Netanyahu tilting head 311 GPO (photo credit: GPO)
Netanyahu tilting head 311 GPO
(photo credit: GPO)
The hundreds of thousands of documents made public by WikiLeaks will make it considerably more difficult for both diplomats and journalists to do their jobs, Prime Minister Binyamin Netanyahu said Monday at a meeting with senior editors and senior journalists in Tel Aviv.
Netanyahu said that as a result of the huge cache of diplomatic cables that were released Sunday, leaders and diplomats will be more reticent in what they say, and to whom they say it. The leaks will not lead to an end to diplomacy, but rather a re-working of how diplomacy is practiced, with meetings likely to include fewer participants, and leaders preferring to talk directly either by phone or in face-to-face meetings.
Analysis: Wikileaks vindicate, don't damage, Israel
Wikileaks: Israel tried to coordinate Cast Lead with Egypt, PA
"When the diplomatic system of the superpower is exposed, the immediate result will be that they reduce that exposure, and it will be much more difficult for the talented US diplomats to put into cables and reports things that they would have done before these revelations," Netanyahu said.
Israel, he said, has faced a problem of diplomatic cables being leaked for years, and as a result has "adapted our activity to that reality." "Every Israeli leader, certainly those who have had experience with this, know that cables are leaked," Netanyahu said. "We have already adapted our activity to this reality of leaks. It influences our work, what we do in meetings, who we bring into meetings, what we say in them, and when we narrow the meeting to two people." Netanyahu said that every person added to a meeting of more than three people "geometrically increases" the risk of leaks.
The Prime Minister's comments came at an annual meeting with editors of the country's newspapers on Kaf Tet B'November, November 29, the date when the United Nations General Assembly voted for partition in 1947, paving the way for the establishment of Israel.
Netanyahu said that as a result of the phenomenon of leaks, "what is happening is that we are increasingly having contact with international leaders through direct contact, either through meetings or phone conversations." According to Netanyahu, as a result of the Wikileaks revelations there will now be efforts to reduce the number of people who have access to information, and as a result there will be fewer revelations.

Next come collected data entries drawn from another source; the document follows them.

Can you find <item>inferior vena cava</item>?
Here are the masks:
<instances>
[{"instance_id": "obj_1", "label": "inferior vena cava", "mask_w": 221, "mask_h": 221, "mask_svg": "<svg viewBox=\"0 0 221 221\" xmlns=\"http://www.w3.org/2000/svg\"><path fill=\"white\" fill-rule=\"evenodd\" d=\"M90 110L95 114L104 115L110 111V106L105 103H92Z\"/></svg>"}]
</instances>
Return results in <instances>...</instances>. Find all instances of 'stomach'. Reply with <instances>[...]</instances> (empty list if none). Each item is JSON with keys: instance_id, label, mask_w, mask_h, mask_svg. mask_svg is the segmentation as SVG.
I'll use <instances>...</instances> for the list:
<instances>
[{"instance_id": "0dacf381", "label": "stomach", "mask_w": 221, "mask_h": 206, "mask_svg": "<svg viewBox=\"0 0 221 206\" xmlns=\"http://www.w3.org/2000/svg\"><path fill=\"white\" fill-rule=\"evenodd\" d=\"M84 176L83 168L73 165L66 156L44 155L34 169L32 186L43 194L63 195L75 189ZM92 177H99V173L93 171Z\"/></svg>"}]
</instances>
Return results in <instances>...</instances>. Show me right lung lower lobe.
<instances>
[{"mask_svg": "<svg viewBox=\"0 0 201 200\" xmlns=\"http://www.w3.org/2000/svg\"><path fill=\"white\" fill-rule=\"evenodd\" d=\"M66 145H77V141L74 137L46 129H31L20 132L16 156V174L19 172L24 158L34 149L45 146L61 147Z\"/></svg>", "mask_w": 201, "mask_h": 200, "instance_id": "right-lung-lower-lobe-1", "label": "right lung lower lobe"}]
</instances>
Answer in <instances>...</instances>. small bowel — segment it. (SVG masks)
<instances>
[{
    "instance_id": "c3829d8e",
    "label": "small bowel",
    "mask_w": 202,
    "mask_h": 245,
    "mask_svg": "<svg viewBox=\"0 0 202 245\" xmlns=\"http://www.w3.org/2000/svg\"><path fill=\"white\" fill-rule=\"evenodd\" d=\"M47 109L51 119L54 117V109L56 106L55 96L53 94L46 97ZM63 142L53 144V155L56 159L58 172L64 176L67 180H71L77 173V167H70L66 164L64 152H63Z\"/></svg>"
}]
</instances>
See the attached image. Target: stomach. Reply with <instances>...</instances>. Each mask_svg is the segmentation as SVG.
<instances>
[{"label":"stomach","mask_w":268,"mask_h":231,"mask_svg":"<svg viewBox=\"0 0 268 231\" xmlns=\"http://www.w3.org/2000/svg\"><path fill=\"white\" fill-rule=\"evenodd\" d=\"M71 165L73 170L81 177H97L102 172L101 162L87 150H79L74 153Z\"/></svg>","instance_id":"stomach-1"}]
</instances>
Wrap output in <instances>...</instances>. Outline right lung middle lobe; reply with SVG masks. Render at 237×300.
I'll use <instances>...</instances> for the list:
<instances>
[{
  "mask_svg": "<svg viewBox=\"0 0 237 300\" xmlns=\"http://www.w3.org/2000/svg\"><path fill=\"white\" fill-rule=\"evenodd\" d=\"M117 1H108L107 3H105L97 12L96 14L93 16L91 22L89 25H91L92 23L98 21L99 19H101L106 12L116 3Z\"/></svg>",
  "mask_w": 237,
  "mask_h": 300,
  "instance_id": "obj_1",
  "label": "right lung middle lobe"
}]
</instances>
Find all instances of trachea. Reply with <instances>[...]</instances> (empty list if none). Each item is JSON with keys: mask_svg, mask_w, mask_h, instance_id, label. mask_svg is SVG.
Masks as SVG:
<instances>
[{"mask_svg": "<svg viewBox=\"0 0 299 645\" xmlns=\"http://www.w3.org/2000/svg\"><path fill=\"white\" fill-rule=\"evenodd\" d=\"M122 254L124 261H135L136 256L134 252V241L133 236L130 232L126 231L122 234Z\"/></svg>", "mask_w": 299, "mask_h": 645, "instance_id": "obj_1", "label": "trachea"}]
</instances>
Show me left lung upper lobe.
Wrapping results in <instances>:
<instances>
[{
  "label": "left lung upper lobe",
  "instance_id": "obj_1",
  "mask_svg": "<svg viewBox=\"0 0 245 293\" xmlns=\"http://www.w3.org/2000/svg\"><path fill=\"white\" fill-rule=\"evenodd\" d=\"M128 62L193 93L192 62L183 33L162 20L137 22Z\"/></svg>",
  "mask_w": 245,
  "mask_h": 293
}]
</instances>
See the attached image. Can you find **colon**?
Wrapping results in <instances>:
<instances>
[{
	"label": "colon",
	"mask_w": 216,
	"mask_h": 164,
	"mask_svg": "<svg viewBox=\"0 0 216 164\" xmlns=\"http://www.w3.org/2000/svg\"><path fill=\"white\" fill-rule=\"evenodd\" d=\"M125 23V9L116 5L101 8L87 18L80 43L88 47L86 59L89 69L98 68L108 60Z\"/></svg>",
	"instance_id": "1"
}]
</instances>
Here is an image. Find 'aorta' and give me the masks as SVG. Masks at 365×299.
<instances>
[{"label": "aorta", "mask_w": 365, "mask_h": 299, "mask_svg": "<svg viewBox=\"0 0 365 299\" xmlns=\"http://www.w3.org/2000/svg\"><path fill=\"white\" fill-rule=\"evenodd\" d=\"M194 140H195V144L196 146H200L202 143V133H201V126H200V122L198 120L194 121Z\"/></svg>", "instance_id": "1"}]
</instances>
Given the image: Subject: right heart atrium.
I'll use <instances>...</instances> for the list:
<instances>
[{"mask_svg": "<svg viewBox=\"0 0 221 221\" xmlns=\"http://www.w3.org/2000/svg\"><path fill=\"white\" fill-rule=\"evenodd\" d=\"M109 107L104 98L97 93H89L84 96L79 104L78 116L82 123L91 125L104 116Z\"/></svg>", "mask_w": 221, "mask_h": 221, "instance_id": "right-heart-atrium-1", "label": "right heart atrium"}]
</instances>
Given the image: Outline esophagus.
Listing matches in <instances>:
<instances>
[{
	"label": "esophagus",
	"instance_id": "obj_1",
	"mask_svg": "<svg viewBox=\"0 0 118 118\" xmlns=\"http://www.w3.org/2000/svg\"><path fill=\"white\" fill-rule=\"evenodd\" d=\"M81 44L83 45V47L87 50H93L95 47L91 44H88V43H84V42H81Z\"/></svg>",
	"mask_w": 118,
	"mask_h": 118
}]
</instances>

"I'm not sure that this helps you do your job, or us do ours," he told the journalists, "I think that narrowing the circle of those giving advice is not necessarily healthy, but a natural result of [the WikiLeaks]," he said.

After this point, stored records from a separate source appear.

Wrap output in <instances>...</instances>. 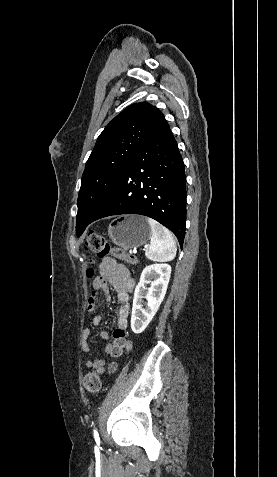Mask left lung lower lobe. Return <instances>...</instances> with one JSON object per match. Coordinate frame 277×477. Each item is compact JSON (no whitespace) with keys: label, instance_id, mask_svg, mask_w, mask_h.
<instances>
[{"label":"left lung lower lobe","instance_id":"left-lung-lower-lobe-1","mask_svg":"<svg viewBox=\"0 0 277 477\" xmlns=\"http://www.w3.org/2000/svg\"><path fill=\"white\" fill-rule=\"evenodd\" d=\"M120 214H140L155 219L176 235L182 247L186 222V177L169 125L125 165L89 224Z\"/></svg>","mask_w":277,"mask_h":477}]
</instances>
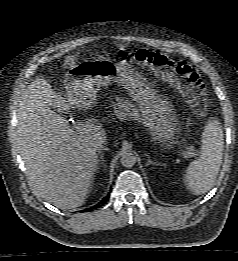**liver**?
<instances>
[{
    "mask_svg": "<svg viewBox=\"0 0 238 261\" xmlns=\"http://www.w3.org/2000/svg\"><path fill=\"white\" fill-rule=\"evenodd\" d=\"M75 59L68 57L65 65ZM50 106L65 112L72 104L47 80L36 78L19 102L18 147L33 192L58 208L72 209L88 196L98 168L96 146L106 141V133L97 127L80 134Z\"/></svg>",
    "mask_w": 238,
    "mask_h": 261,
    "instance_id": "liver-1",
    "label": "liver"
}]
</instances>
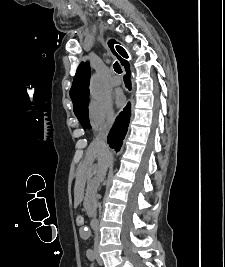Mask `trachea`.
<instances>
[{
  "instance_id": "1",
  "label": "trachea",
  "mask_w": 225,
  "mask_h": 267,
  "mask_svg": "<svg viewBox=\"0 0 225 267\" xmlns=\"http://www.w3.org/2000/svg\"><path fill=\"white\" fill-rule=\"evenodd\" d=\"M113 68L117 73H122V69H121V67H120L118 62L114 63Z\"/></svg>"
}]
</instances>
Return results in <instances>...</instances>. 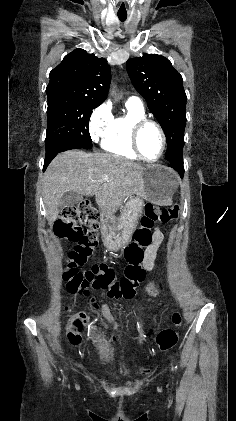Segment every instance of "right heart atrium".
Here are the masks:
<instances>
[{"instance_id":"right-heart-atrium-1","label":"right heart atrium","mask_w":236,"mask_h":421,"mask_svg":"<svg viewBox=\"0 0 236 421\" xmlns=\"http://www.w3.org/2000/svg\"><path fill=\"white\" fill-rule=\"evenodd\" d=\"M112 120L110 108L107 104L97 107L89 119V134L91 140L97 143Z\"/></svg>"}]
</instances>
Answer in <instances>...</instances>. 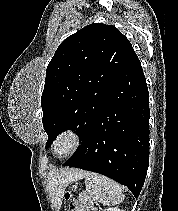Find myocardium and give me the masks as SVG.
<instances>
[{"label":"myocardium","mask_w":178,"mask_h":211,"mask_svg":"<svg viewBox=\"0 0 178 211\" xmlns=\"http://www.w3.org/2000/svg\"><path fill=\"white\" fill-rule=\"evenodd\" d=\"M64 138H67L69 140L70 145L64 153H59L57 151V145ZM80 145H81L80 133L76 129L68 127L61 130L56 135L52 144V151L54 155L57 156L58 158H66L74 154L79 149Z\"/></svg>","instance_id":"myocardium-1"}]
</instances>
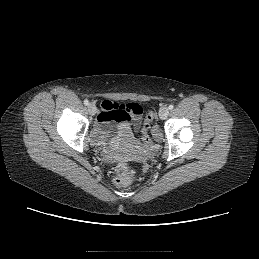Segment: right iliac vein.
I'll use <instances>...</instances> for the list:
<instances>
[{
	"mask_svg": "<svg viewBox=\"0 0 259 259\" xmlns=\"http://www.w3.org/2000/svg\"><path fill=\"white\" fill-rule=\"evenodd\" d=\"M88 111H89V113H90L91 115H95L96 112H97V108H96L95 104L90 103V104L88 105Z\"/></svg>",
	"mask_w": 259,
	"mask_h": 259,
	"instance_id": "63e3f726",
	"label": "right iliac vein"
}]
</instances>
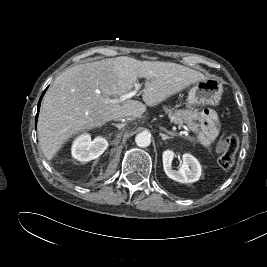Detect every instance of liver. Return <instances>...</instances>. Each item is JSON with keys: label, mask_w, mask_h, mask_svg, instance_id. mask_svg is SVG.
<instances>
[{"label": "liver", "mask_w": 267, "mask_h": 267, "mask_svg": "<svg viewBox=\"0 0 267 267\" xmlns=\"http://www.w3.org/2000/svg\"><path fill=\"white\" fill-rule=\"evenodd\" d=\"M145 78L143 101L155 106L205 76L180 64L139 61L127 56L108 58L69 68L46 92L37 124L40 147L49 160L71 137L126 116L140 118L146 106L119 99ZM99 91V93H97Z\"/></svg>", "instance_id": "liver-1"}]
</instances>
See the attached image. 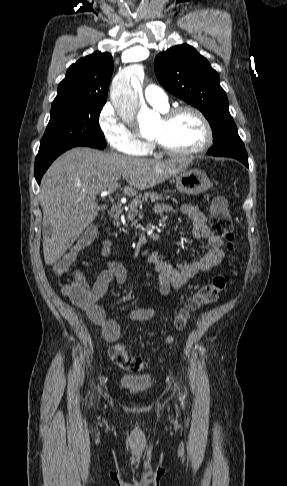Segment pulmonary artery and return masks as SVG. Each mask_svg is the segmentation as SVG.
Returning <instances> with one entry per match:
<instances>
[{
  "mask_svg": "<svg viewBox=\"0 0 287 486\" xmlns=\"http://www.w3.org/2000/svg\"><path fill=\"white\" fill-rule=\"evenodd\" d=\"M146 101L160 110L168 108V96L165 91L157 85H148L144 90Z\"/></svg>",
  "mask_w": 287,
  "mask_h": 486,
  "instance_id": "1",
  "label": "pulmonary artery"
}]
</instances>
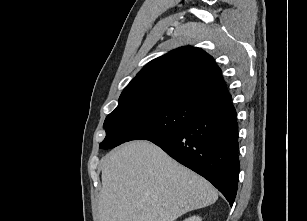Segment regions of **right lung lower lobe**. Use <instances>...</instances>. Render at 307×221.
<instances>
[{
    "label": "right lung lower lobe",
    "mask_w": 307,
    "mask_h": 221,
    "mask_svg": "<svg viewBox=\"0 0 307 221\" xmlns=\"http://www.w3.org/2000/svg\"><path fill=\"white\" fill-rule=\"evenodd\" d=\"M149 141L211 182L232 206L238 187V124L231 100L207 108L185 127Z\"/></svg>",
    "instance_id": "1"
}]
</instances>
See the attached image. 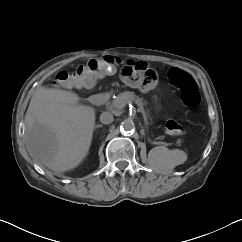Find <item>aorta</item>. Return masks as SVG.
<instances>
[{
	"mask_svg": "<svg viewBox=\"0 0 242 242\" xmlns=\"http://www.w3.org/2000/svg\"><path fill=\"white\" fill-rule=\"evenodd\" d=\"M121 130L127 133L132 132L135 130V124L132 120L126 119L121 125Z\"/></svg>",
	"mask_w": 242,
	"mask_h": 242,
	"instance_id": "762f6f07",
	"label": "aorta"
}]
</instances>
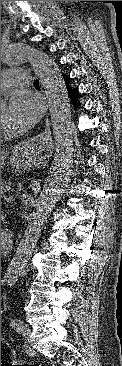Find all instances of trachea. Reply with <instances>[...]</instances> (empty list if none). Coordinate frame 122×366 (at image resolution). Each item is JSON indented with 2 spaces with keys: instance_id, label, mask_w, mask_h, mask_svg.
<instances>
[{
  "instance_id": "obj_1",
  "label": "trachea",
  "mask_w": 122,
  "mask_h": 366,
  "mask_svg": "<svg viewBox=\"0 0 122 366\" xmlns=\"http://www.w3.org/2000/svg\"><path fill=\"white\" fill-rule=\"evenodd\" d=\"M34 87H40V85H39V81H38V80H35V81H34Z\"/></svg>"
}]
</instances>
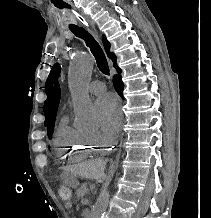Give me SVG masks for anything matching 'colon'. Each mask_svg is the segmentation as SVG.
<instances>
[{
    "label": "colon",
    "mask_w": 211,
    "mask_h": 218,
    "mask_svg": "<svg viewBox=\"0 0 211 218\" xmlns=\"http://www.w3.org/2000/svg\"><path fill=\"white\" fill-rule=\"evenodd\" d=\"M58 196L59 198L64 201V202H68L71 200L72 198V192H71V189L66 186V185H61L59 186L58 188Z\"/></svg>",
    "instance_id": "1"
}]
</instances>
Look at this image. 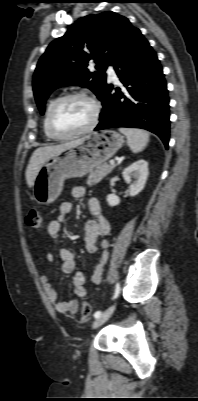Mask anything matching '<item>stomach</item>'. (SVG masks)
Returning a JSON list of instances; mask_svg holds the SVG:
<instances>
[{"instance_id":"stomach-1","label":"stomach","mask_w":198,"mask_h":401,"mask_svg":"<svg viewBox=\"0 0 198 401\" xmlns=\"http://www.w3.org/2000/svg\"><path fill=\"white\" fill-rule=\"evenodd\" d=\"M123 143V136L111 129L79 139L43 164L35 178L34 199L40 205L54 202L66 179L85 176L110 159Z\"/></svg>"}]
</instances>
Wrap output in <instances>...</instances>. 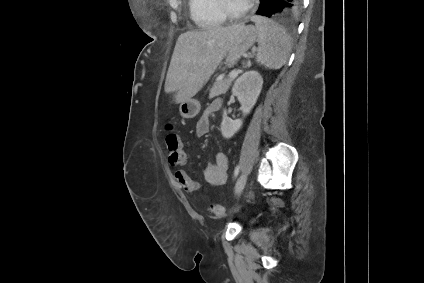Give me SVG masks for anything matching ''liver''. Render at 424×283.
I'll return each instance as SVG.
<instances>
[{
	"mask_svg": "<svg viewBox=\"0 0 424 283\" xmlns=\"http://www.w3.org/2000/svg\"><path fill=\"white\" fill-rule=\"evenodd\" d=\"M244 23L187 31L176 42L165 81V92L181 103L196 95L226 56Z\"/></svg>",
	"mask_w": 424,
	"mask_h": 283,
	"instance_id": "1",
	"label": "liver"
}]
</instances>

Netanyahu said there was a built in conflict between the journalists' desire to reveal information, and the diplomats' will to keep things secret in order for diplomatic processes to succeed, and that all diplomatic breakthroughs in the Middle East were done when there was a great deal of discretion in the negotiations.

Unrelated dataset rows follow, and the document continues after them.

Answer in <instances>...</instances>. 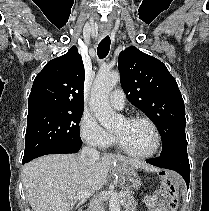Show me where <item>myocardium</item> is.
I'll list each match as a JSON object with an SVG mask.
<instances>
[{
  "mask_svg": "<svg viewBox=\"0 0 209 211\" xmlns=\"http://www.w3.org/2000/svg\"><path fill=\"white\" fill-rule=\"evenodd\" d=\"M126 121H128V122L142 121V122L147 123L151 127V129L154 133V138H155L154 146L149 152L142 153V154L133 153V152L127 150L121 143L118 136L114 134V140H115L117 149L121 153H123L131 158L138 159V160L149 159V158L155 156L158 153L160 146H161V134H160V131H159L157 125L155 124V122L152 119H150L149 117H146L143 115L130 116L126 119Z\"/></svg>",
  "mask_w": 209,
  "mask_h": 211,
  "instance_id": "1",
  "label": "myocardium"
}]
</instances>
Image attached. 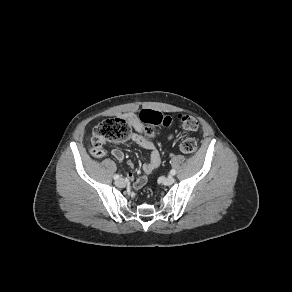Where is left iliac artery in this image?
Returning a JSON list of instances; mask_svg holds the SVG:
<instances>
[{"instance_id":"44dca946","label":"left iliac artery","mask_w":292,"mask_h":292,"mask_svg":"<svg viewBox=\"0 0 292 292\" xmlns=\"http://www.w3.org/2000/svg\"><path fill=\"white\" fill-rule=\"evenodd\" d=\"M170 174H171V175H175V174H176V171H175L174 169H172V170L170 171Z\"/></svg>"}]
</instances>
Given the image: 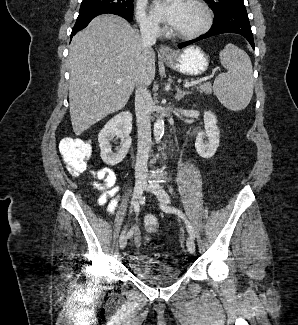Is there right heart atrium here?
I'll return each instance as SVG.
<instances>
[{"label":"right heart atrium","mask_w":298,"mask_h":325,"mask_svg":"<svg viewBox=\"0 0 298 325\" xmlns=\"http://www.w3.org/2000/svg\"><path fill=\"white\" fill-rule=\"evenodd\" d=\"M137 18L141 30H157L160 28L154 18L147 11L146 1H139L137 4Z\"/></svg>","instance_id":"obj_1"}]
</instances>
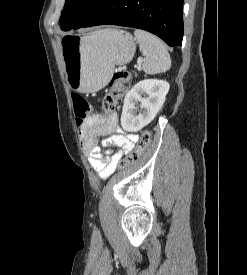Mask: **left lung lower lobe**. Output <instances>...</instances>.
Instances as JSON below:
<instances>
[{
  "label": "left lung lower lobe",
  "instance_id": "left-lung-lower-lobe-1",
  "mask_svg": "<svg viewBox=\"0 0 247 275\" xmlns=\"http://www.w3.org/2000/svg\"><path fill=\"white\" fill-rule=\"evenodd\" d=\"M182 10L183 0H105L81 27L113 24L139 28L157 35L169 46H181Z\"/></svg>",
  "mask_w": 247,
  "mask_h": 275
}]
</instances>
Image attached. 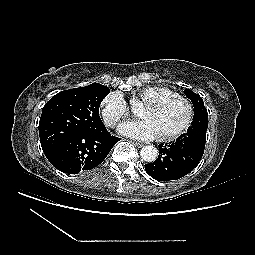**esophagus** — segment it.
Returning a JSON list of instances; mask_svg holds the SVG:
<instances>
[{
	"instance_id": "obj_1",
	"label": "esophagus",
	"mask_w": 255,
	"mask_h": 255,
	"mask_svg": "<svg viewBox=\"0 0 255 255\" xmlns=\"http://www.w3.org/2000/svg\"><path fill=\"white\" fill-rule=\"evenodd\" d=\"M132 143L137 146V147H142L143 146V143H140V142H137V141H132Z\"/></svg>"
}]
</instances>
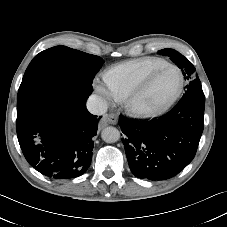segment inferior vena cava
Masks as SVG:
<instances>
[{
    "label": "inferior vena cava",
    "instance_id": "602c4592",
    "mask_svg": "<svg viewBox=\"0 0 227 227\" xmlns=\"http://www.w3.org/2000/svg\"><path fill=\"white\" fill-rule=\"evenodd\" d=\"M86 106L88 111L94 115H103L108 109L106 101L95 94L88 98Z\"/></svg>",
    "mask_w": 227,
    "mask_h": 227
}]
</instances>
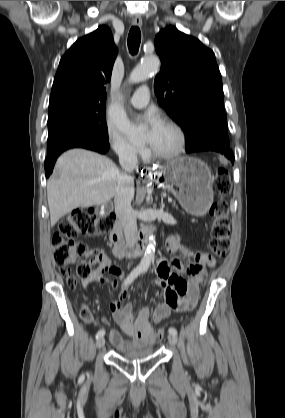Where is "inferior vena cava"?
Returning <instances> with one entry per match:
<instances>
[{
    "mask_svg": "<svg viewBox=\"0 0 285 418\" xmlns=\"http://www.w3.org/2000/svg\"><path fill=\"white\" fill-rule=\"evenodd\" d=\"M116 151L123 172L117 176V189L114 197L115 213L123 226L126 245L131 249L137 241L138 230L136 215L131 207L134 181L129 173L138 168V159L136 150L130 146L121 145L116 148Z\"/></svg>",
    "mask_w": 285,
    "mask_h": 418,
    "instance_id": "1",
    "label": "inferior vena cava"
}]
</instances>
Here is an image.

One diplomatic official said that the WikiLeaks affair would not significantly alter how diplomats conduct business and communicate with their capitals since reporting on conversations and discussions is the bread-and-butter of daily diplomacy.
But, the official said, what Israel has learned is that when writing cables, never put in the full name of the interlocutor being quoted, but rather keep the reference vague. If someone reading the cable is extremely curious about who is being quoted, they just have to pick up the phone and ask the person who wrote the cable, the official said.
According to this official, Israeli diplomats started the practice of omitting names from diplomatic communications when an embarrassing cable was leaked from the Israeli embassy in Paris in 1999. From that time on, the official said, vague titles are used in diplomatic communications, rather than full names.
The official added that what the State Department needed to do now, instead of a complete overhaul of the way diplomats work, was to better ensure the security and integrity of documents.